In the combined blood and CSF specimens, 99% of the energy of the data signal is accounted for by three patterns (modes) of the data (Figure 1C), the largest of which is dominated by Ralstonia, a common contaminant and rare opportunistic pathogen (22) (Figures 1D,E, blue). The second mode is composed of Streptococcus sp., Corynebacteria sp., and E. coli (Figure 1E, green). Leptospira species dominate the third largest mode (Figure 1E, red).
We anticipate that the interactions of putative bacterial contaminants or the interactions of pathogens in polymicrobial infections will demonstrate correlations within these patterns. Random matrix theory was developed initially to help explain the interactions between elements of complex nuclei (23) and, similarly, have been used to study the interactions of stocks that increase and decrease value together in financial analysis (24). We employ a random matrix approach to quantify the mode significance, randomizing the data matrix (Figure 1A) by patient (rows), genera (columns), or full randomization permuting all read counts among patients and genera (Figure 2B), generating a variety of null hypotheses. Bootstrap ensembles of 1000 separate randomizations from the original data demonstrate that for all samples (Figure 2A), the first mode, dominated by Ralstonia, is the only highly significant mode when compared with full or bacterial (not shown) randomization.

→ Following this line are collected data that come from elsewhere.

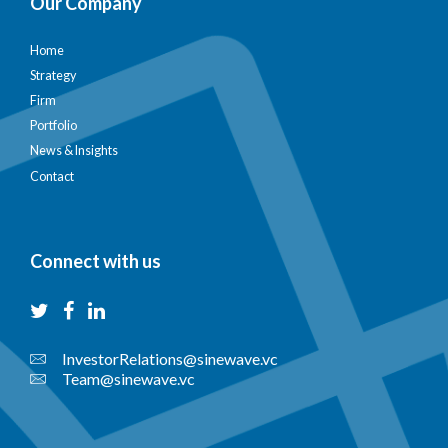
Our Company
Home
Strategy
Firm
Portfolio
News & Insights
Contact
Connect with us
InvestorRelations@sinewave.vc
Team@sinewave.vc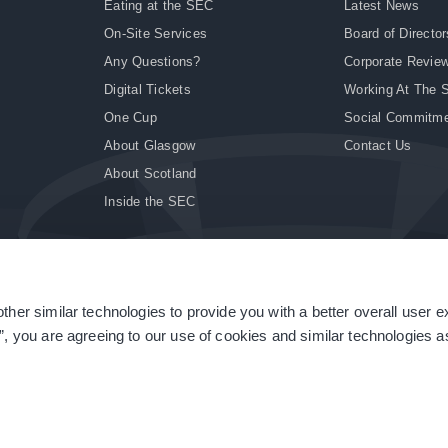
Eating at the SEC
Latest News
On-Site Services
Board of Director
Any Questions?
Corporate Revie
Digital Tickets
Working At The 
One Cup
Social Commitm
About Glasgow
Contact Us
About Scotland
Inside the SEC
ther similar technologies to provide you with a better overall user 
|
Site Accessibility
|
Terms & Conditions
|
Modern Slavery Statement
|
Sitemap
”, you are agreeing to our use of cookies and similar technologies as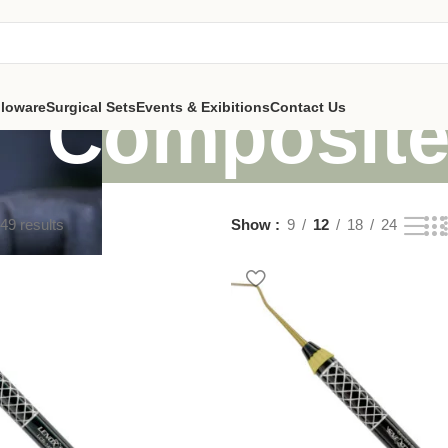
Composit
lloware
Surgical Sets
Events & Exibitions
Contact Us
49 results
Show
9
12
18
24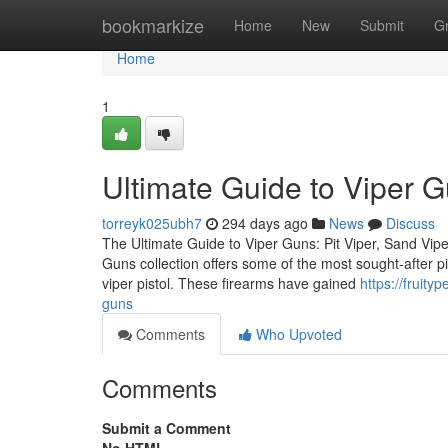
Home
bookmarkize
Home
New
Submit
G
Home
1
Ultimate Guide to Viper 
torreyk025ubh7
294 days ago
News
Discuss
The Ultimate Guide to Viper Guns: Pit Viper, Sand Vipe
Guns collection offers some of the most sought-after pis
viper pistol. These firearms have gained
https://fruit
guns
Comments
Who Upvoted
Comments
Submit a Comment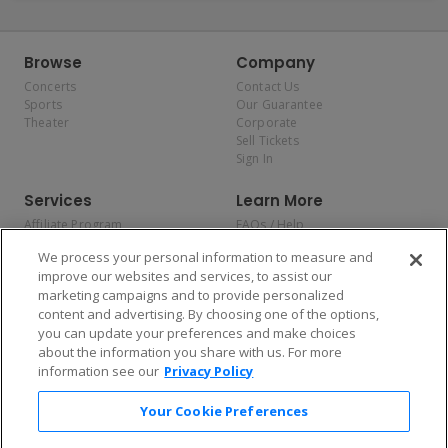
Browse
Company
Concerts
Contact Us
Sports
Our Guarantee
Theater
Corporate
Sell Tickets
Sign In
Services
Learn More
Affiliate Program
FAQs / Help
Promotions
Terms & Conditions
We process your personal information to measure and
Allianz
Privacy Policy
improve our websites and services, to assist our
Affirm
Consumer Privacy Rights
marketing campaigns and to provide personalized
Do Not Sell or Share My
content and advertising. By choosing one of the options,
Personal Information
you can update your preferences and make choices
Privacy Preferences
COVID-19 Response
about the information you share with us. For more
information see our
Privacy Policy
Enjoy $10 off your tickets — just download the app!
Your Cookie Preferences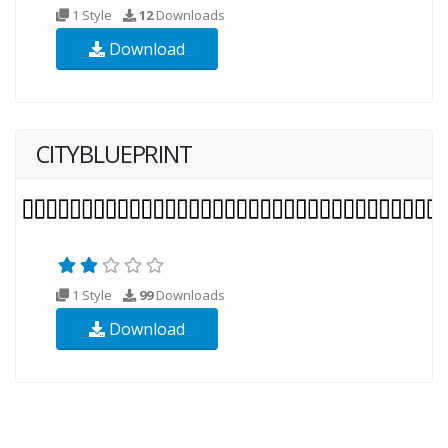
1 Style
12
Downloads
Download
CITYBLUEPRINT
1 Style
99
Downloads
Download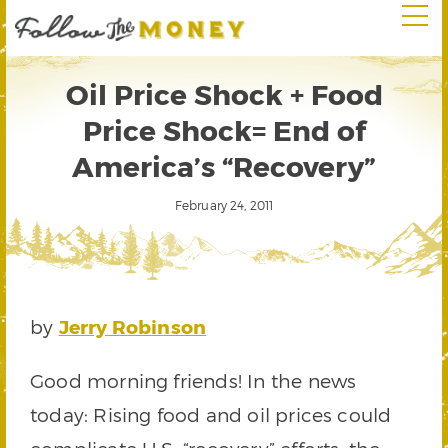
Oil Price Shock + Food
Price Shock= End of
America’s “Recovery”
February 24, 2011
by
Jerry Robinson
Good morning friends! In the news
today: Rising food and oil prices could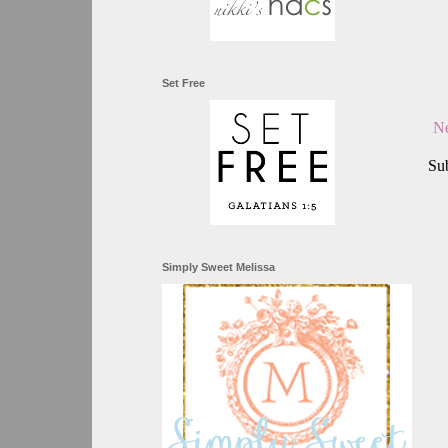
Set Free
Ne
Sub
Simply Sweet Melissa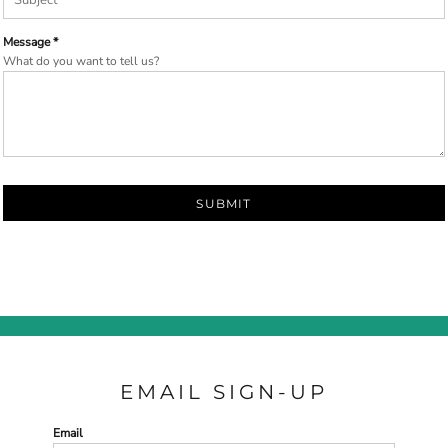
Message *
What do you want to tell us?
SUBMIT
EMAIL SIGN-UP
Email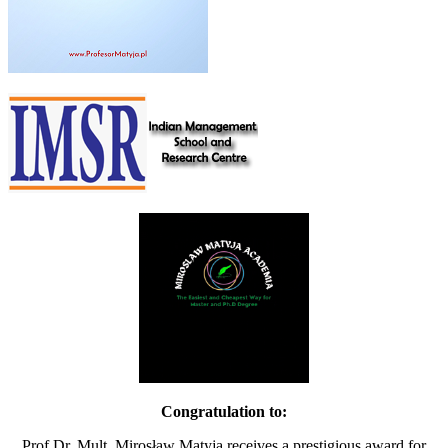
Congratulation to:
Prof.Dr. Mult. Mirosław Matyja receives a prestigious award for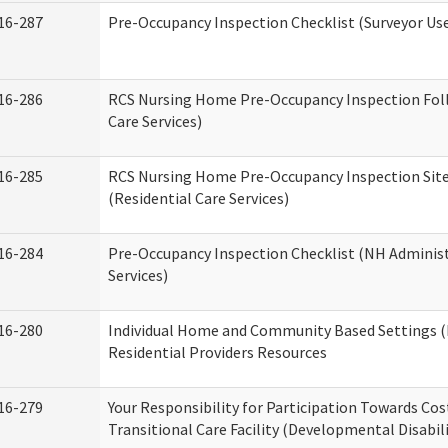
16-287
Pre-Occupancy Inspection Checklist (Surveyor Use)
16-286
RCS Nursing Home Pre-Occupancy Inspection Follo
Care Services)
16-285
RCS Nursing Home Pre-Occupancy Inspection Site Vi
(Residential Care Services)
16-284
Pre-Occupancy Inspection Checklist (NH Administ
Services)
16-280
Individual Home and Community Based Settings (
Residential Providers Resources
16-279
Your Responsibility for Participation Towards Cost
Transitional Care Facility (Developmental Disabil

Figure 2. Hypothesis testing for modes using random matrices. (A) Random matrix bootstrap ensemble distribution for all samples showing the mean (black solid line) and ±1 SD (blue dotted lines) for 1000 randomizations of all matrix eigenvalue amplitudes, and original data set eigenvalues (red asterisks). (B) Graphical representation of a randomization of Figure 1A using same color map scale. (C) All samples with mode 1 removed, and comparable mode composition in (D). (E) shows eigenvalue distribution for blood samples only, with mode composition in (F). (G) shows eigenvalues for blood with mode 1 removed, and in (H) the mode composition. (I) illustrates the probabilities of obtaining the first mode eigenvalues for all eigenvalues, and the bootstrap histograms that underlie the probabilities of the first three modal eigenvalues from (G,H) illustrating the significance of dominant Leptospira mode from (H) (similar results randomizing only by bacterial type not shown). Note that by removing the mode dominated by Ralstonia in the blood sample, the Leptospira dominant mode has an eigenvalue far larger than any eigenvalue generated from the randomized dataset. In contrast, the next two modes generate relatively small eigenvalues compared with the bootstrapped values. These results demonstrate that with the removal of the contaminating mode, it is highly statistically unlikely that random contamination was responsible for the pattern of Leptospira reads observed.
In typical uses, one might filter noise contamination in data by removing all small modes below a certain size (25). But in our case, we wish to do the opposite removing large modes that represent putative contaminants and then rebuilding the data set by summing the remaining modes to evaluate potential pathogenic bacteria. The mathematics to approximate a matrix with a subset of modes in this way was described by Schmidt (19), and we employ that approximation to reconstruct the data set without the first mode [a detailed discussion of such modal sums can be found in Ref. (16)]. After removing the Ralstonia-dominated mode from all samples, there are two significant modes (Figure 2C): one dominated by Streptococcus sp. and one dominated by Leptospira sp. (note the two red asterisks above the randomized confidence limits in Figure 2D). We confirmed that 68 of 74 Streptococcal assignments were Streptococcus salivarius subsp. thermophilus (previous name S. thermophiles, a common contaminant) using a HMA (see Materials and Methods). We now need to address whether Leptospira is a putative pathogen in these neonates.
Evidence for Neonatal Leptospira
We first assessed whether the distribution of Leptospira was random in the blood versus the CSF of patients, which would be expected if it were a contaminant. Of the 40% (32/80) of samples with identified Leptospira 16S rRNA, 31 patients had evidence of Leptospira only in the blood. One patient had Leptospira present in both blood and CSF, and one in CSF only. A chi-square analysis of specimens with and without evidence of Leptospira in blood versus CSF rejects the null hypothesis of random contamination (chi-square = 32.1, df = 1, p < 0.001). Importantly, unlike the case with Ralstonia and Streptococci (Table S1 in Supplementary Material), Leptospira was not detected in any of our control cards analyzed from blank regions of patient and laboratory cards (n = 3), or negative control PCRs. Since only two patients had Leptospira in CSF, we examine the modal patterns of only blood. We find that blood has a single significant dominant mode (Figure 2E), which is Ralstonia (Figure 2F). If we remove this first mode from blood, the single remaining dominant mode (Figure 2G) is a nearly pure Leptospira mode (Figure 2H). Examining the distribution of the magnitudes of these modes (eigenvalues) from 1000 bootstrap permutations, this solitary Leptospira mode is significant at p < 0.001 (Figure 2I).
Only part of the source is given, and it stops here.